Get a copy of Joe Friel's, "The Cyclist's Training Bible". Buy a training diary, and plan out a program yourself.


----------



## Hyder (May 30, 2013)

swuzzlebubble said:


> What would be your budget for coaching?
> I'm looking around myself and around $20/w is the cheapest with power analysis so far.


I could do $20.00 I was paying 125.00 but had a ton of interaction. Where did you find it for $20? Do they also give you a basic plan??

Thanks.


----------



## swuzzlebubble (Aug 4, 2008)

Hyder said:


> I could do $20.00 I was paying 125.00 but had a ton of interaction. Where did you find it for $20? Do they also give you a basic plan??
> 
> Thanks.


Have not contacted or used these. But am building a short-list for future use. Of the ones that list pricing, dbd might suit you best?

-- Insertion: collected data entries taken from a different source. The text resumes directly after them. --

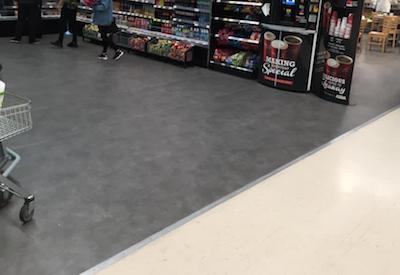 Where is `tile`? tile is located at coordinates (263, 218). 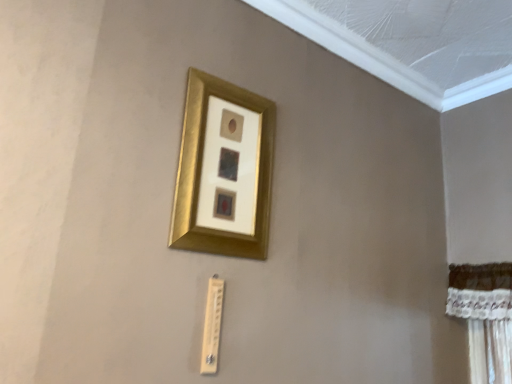 The height and width of the screenshot is (384, 512). What are the coordinates of `wooden thermometer at lower center` in the screenshot? It's located at (212, 325).

This screenshot has width=512, height=384. Describe the element at coordinates (212, 325) in the screenshot. I see `wooden thermometer at lower center` at that location.

Find the location of a particular element. The height and width of the screenshot is (384, 512). gold metallic picture frame at upper center is located at coordinates (224, 170).

The height and width of the screenshot is (384, 512). What do you see at coordinates (224, 170) in the screenshot? I see `gold metallic picture frame at upper center` at bounding box center [224, 170].

Identify the location of wooden thermometer at lower center. Image resolution: width=512 pixels, height=384 pixels. (212, 325).

Can you confirm if wooden thermometer at lower center is positioned to the right of gold metallic picture frame at upper center?

No.

Which object is closer to the camera, wooden thermometer at lower center or gold metallic picture frame at upper center?

Positioned in front is gold metallic picture frame at upper center.

Which is behind, point (217, 317) or point (208, 94)?

The point (208, 94) is farther.

From the image's perspective, is wooden thermometer at lower center positioned above or below gold metallic picture frame at upper center?

From the image's perspective, wooden thermometer at lower center appears below gold metallic picture frame at upper center.

From a real-world perspective, which is physically below, wooden thermometer at lower center or gold metallic picture frame at upper center?

From a 3D spatial view, wooden thermometer at lower center is below.

Is wooden thermometer at lower center wider or thinner than gold metallic picture frame at upper center?

Clearly, wooden thermometer at lower center has less width compared to gold metallic picture frame at upper center.

Is wooden thermometer at lower center shorter than gold metallic picture frame at upper center?

Yes, wooden thermometer at lower center is shorter than gold metallic picture frame at upper center.

From the picture: Is wooden thermometer at lower center bigger than gold metallic picture frame at upper center?

No, wooden thermometer at lower center is not bigger than gold metallic picture frame at upper center.

Is gold metallic picture frame at upper center located within wooden thermometer at lower center?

> The common definer amongst the majority of coaching companies is coaching levels based upon communication length. I have come to the realization that this is not the way I want to have DaybyDay Coaching coaches work with athletes. Communication is the key behind any successful coach-athlete relationship and this needs to be made available as necessary. The DaybyDay levels are based on the amount of flexibility required by the athlete, response time, and the frequency of the review of training files. The higher the level, the more fine tuning that is available to the athlete, resulting in the best gains and fairness for all.


dbd Coaching Services
Bike Fit, Tailor-Made Cycles, Training. Melbourne Australia - Coaching
Cycling Coaching- Powerlab
Coach Ferg's Website


----------



## runabike (Jun 18, 2013)

Can you not simply take the last three month's training plans and reuse them?

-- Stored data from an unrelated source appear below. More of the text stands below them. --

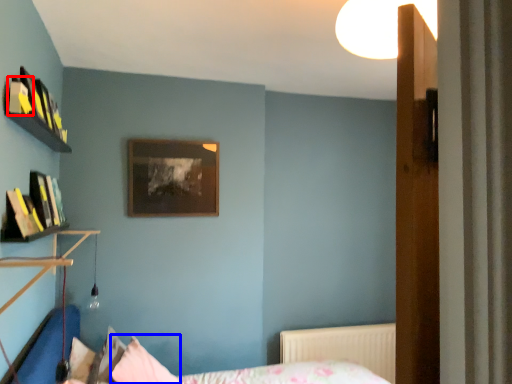 Question: Which of the following is the closest to the observer, book (highlighted by a red box) or pillow (highlighted by a blue box)?

Choices:
 (A) book
 (B) pillow

Answer: (A) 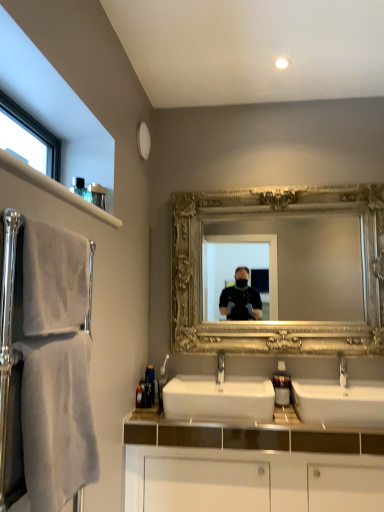 Where is `white soft towel at left, acting as the 1th bath towel starting from the bottom`? white soft towel at left, acting as the 1th bath towel starting from the bottom is located at coordinates (56, 366).

Measure the distance between point (x=83, y=270) and camera.

1.18 meters.

This screenshot has height=512, width=384. Describe the element at coordinates (283, 321) in the screenshot. I see `gold ornate mirror at center` at that location.

What do you see at coordinates (219, 397) in the screenshot? The image size is (384, 512). I see `white ceramic sink at center, which appears as the second sink when viewed from the right` at bounding box center [219, 397].

Measure the distance between point (206, 490) and camera.

6.53 feet.

This screenshot has width=384, height=512. I want to click on silver metallic faucet at center, so click(343, 371).

Consider the image. Is clear glass window at upper left with white ceramic sink at center, which is counted as the 1th sink, starting from the left?

No, clear glass window at upper left is not next to white ceramic sink at center, which is counted as the 1th sink, starting from the left.

Is clear glass window at upper left wider than white ceramic sink at center, which is counted as the 1th sink, starting from the left?

In fact, clear glass window at upper left might be narrower than white ceramic sink at center, which is counted as the 1th sink, starting from the left.

Is point (24, 135) closer to camera compared to point (245, 391)?

That is True.

From a real-world perspective, relative to translucent plastic soap dispenser at center, is clear glass window at upper left vertically above or below?

Clearly, from a real-world perspective, clear glass window at upper left is above translucent plastic soap dispenser at center.

Between clear glass window at upper left and translucent plastic soap dispenser at center, which one is positioned in front?

clear glass window at upper left is closer to the camera.

Is point (6, 95) positioned after point (282, 367)?

No, (6, 95) is in front of (282, 367).

In terms of size, does clear glass window at upper left appear bigger or smaller than translucent plastic soap dispenser at center?

A: Clearly, clear glass window at upper left is larger in size than translucent plastic soap dispenser at center.

Which point is more distant from viewer, (x=327, y=389) or (x=284, y=365)?

The point (x=284, y=365) is behind.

I had a coach for five years and every year the training schedule format stayed essentially the same, simply increasing in time and duration. 

Training is actually really simple. We over-complicate it by a ton but for someone at your level, virtually any consistent training is going to help you improve. 

I'd say to simply get your previous month's schedules and repeat them with maybe a tweak here or there.


----------



## Hyder (May 30, 2013)

runabike said:


> Can you not simply take the last three month's training plans and reuse them?
> 
> I had a coach for five years and every year the training schedule format stayed essentially the same, simply increasing in time and duration.
> 
> ...


I was thinking that, but I have a different goal coming up in November and he was going to change my plan around for me. I have been doing a lot of VO2 Max stuff and I have a 111 mile at the end of November and was going to start training a bit different. Not really sure what that was going to be.


----------